▸ About this task: Search the entries below for the string "Internet" and copy the lines that hold it.
# # # # #
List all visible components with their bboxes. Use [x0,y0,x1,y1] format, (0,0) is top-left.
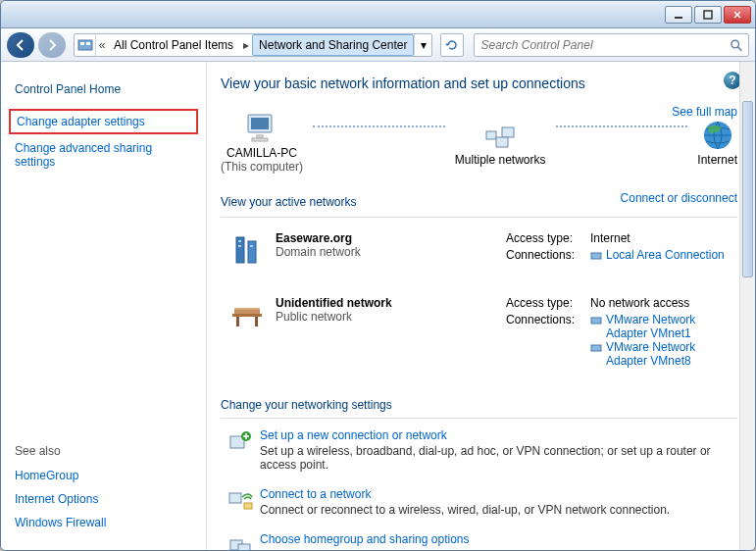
back-button[interactable] [7,32,34,58]
maximize-button[interactable] [694,6,722,24]
svg-rect-30 [244,503,252,509]
computer-icon [242,111,281,146]
breadcrumb-item-current[interactable]: Network and Sharing Center [252,34,414,56]
setup-new-connection: Set up a new connection or network Set u… [221,421,737,479]
see-also-label: See also [15,444,192,458]
divider [221,217,737,218]
svg-rect-17 [238,245,241,247]
svg-rect-9 [252,138,268,141]
connect-to-network: Connect to a network Connect or reconnec… [221,479,737,525]
connect-to-network-link[interactable]: Connect to a network [260,487,737,501]
map-connector [313,125,445,127]
map-node-multiple-networks: Multiple networks [455,118,546,167]
window-controls [665,6,751,24]
svg-rect-23 [236,317,239,326]
access-type-label: Access type: [506,231,590,245]
scrollbar[interactable] [739,62,755,550]
change-settings-label: Change your networking settings [221,398,737,412]
setup-new-connection-link[interactable]: Set up a new connection or network [260,428,737,442]
connect-to-network-desc: Connect or reconnect to a wireless, wire… [260,503,737,517]
see-full-map-link[interactable]: See full map [672,105,737,119]
active-networks-label: View your active networks [221,195,357,209]
minimize-button[interactable] [665,6,692,24]
map-node-name: CAMILLA-PC [227,146,297,160]
svg-rect-19 [591,253,601,259]
svg-rect-4 [86,42,90,45]
search-input[interactable] [480,38,729,52]
domain-network-icon [221,231,276,271]
internet-options-link[interactable]: Internet Options [15,487,192,511]
access-type-value: Internet [590,231,737,245]
svg-rect-10 [486,131,496,139]
setup-new-connection-desc: Set up a wireless, broadband, dial-up, a… [260,444,737,472]
globe-icon [698,118,737,153]
main-panel: ? View your basic network information an… [207,62,755,550]
svg-rect-0 [675,17,682,19]
new-connection-icon [221,428,260,472]
network-info: Easeware.org Domain network [276,231,506,271]
nic-icon [590,315,602,326]
choose-homegroup-link[interactable]: Choose homegroup and sharing options [260,532,737,546]
svg-rect-1 [704,11,712,19]
map-node-sub: (This computer) [221,160,303,174]
connection-link-vmnet1[interactable]: VMware Network Adapter VMnet1 [590,313,737,340]
svg-rect-18 [250,245,253,247]
forward-button[interactable] [38,32,66,58]
network-info: Unidentified network Public network [276,296,506,371]
control-panel-icon[interactable] [75,34,96,56]
divider [221,418,737,419]
connection-link-vmnet8[interactable]: VMware Network Adapter VMnet8 [590,340,737,368]
map-connector [556,125,688,127]
network-hub-icon [480,118,520,153]
page-title: View your basic network information and … [221,75,737,91]
connect-disconnect-link[interactable]: Connect or disconnect [621,191,737,205]
active-networks-header: View your active networks Connect or dis… [221,181,737,215]
svg-rect-15 [248,241,256,263]
breadcrumb[interactable]: « All Control Panel Items ▸ Network and … [74,33,432,57]
network-block-unidentified: Unidentified network Public network Acce… [221,284,737,384]
svg-rect-29 [229,493,241,503]
map-node-this-computer: CAMILLA-PC (This computer) [221,111,303,174]
network-type: Public network [276,310,506,324]
homegroup-link[interactable]: HomeGroup [15,464,192,487]
map-node-internet: Internet [697,118,737,167]
breadcrumb-root[interactable]: « [96,34,108,56]
svg-rect-16 [238,240,241,242]
scrollbar-thumb[interactable] [742,101,753,277]
svg-rect-20 [232,314,262,317]
connection-link-lan[interactable]: Local Area Connection [590,248,737,262]
control-panel-home-link[interactable]: Control Panel Home [15,77,192,101]
svg-rect-26 [591,345,601,351]
navbar: « All Control Panel Items ▸ Network and … [1,28,755,62]
breadcrumb-dropdown[interactable]: ▾ [414,34,431,56]
network-name: Easeware.org [276,231,506,245]
map-node-name: Multiple networks [455,153,546,167]
refresh-button[interactable] [440,33,464,57]
close-button[interactable] [724,6,751,24]
search-box[interactable] [474,33,749,57]
change-advanced-sharing-link[interactable]: Change advanced sharing settings [15,136,192,174]
connections-label: Connections: [506,248,590,262]
access-type-value: No network access [590,296,737,310]
content: Control Panel Home Change adapter settin… [1,62,755,550]
svg-point-5 [731,40,739,48]
chevron-right-icon[interactable]: ▸ [240,34,252,56]
change-adapter-settings-link[interactable]: Change adapter settings [9,109,198,134]
svg-rect-32 [238,544,250,550]
breadcrumb-item-all[interactable]: All Control Panel Items [108,34,240,56]
map-node-name: Internet [697,153,737,167]
sidebar-spacer [15,174,192,444]
window: « All Control Panel Items ▸ Network and … [0,0,756,551]
svg-rect-12 [496,137,508,147]
svg-rect-25 [591,318,601,324]
connections-label: Connections: [506,313,590,326]
svg-rect-8 [256,134,264,138]
access-type-label: Access type: [506,296,590,310]
network-meta: Access type: Internet Connections: Local… [506,231,737,271]
search-icon[interactable] [730,38,742,52]
windows-firewall-link[interactable]: Windows Firewall [15,511,192,534]
titlebar [1,1,755,28]
connect-network-icon [221,487,260,517]
svg-rect-22 [234,308,260,310]
nic-icon [590,342,602,354]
# # # # #
▸ Output:
internet-options-link[interactable]: Internet Options [15,487,192,511]
access-type-value: Internet [590,231,737,245]
map-node-internet: Internet [697,118,737,167]
map-node-name: Internet [697,153,737,167]
network-meta: Access type: Internet Connections: Local… [506,231,737,271]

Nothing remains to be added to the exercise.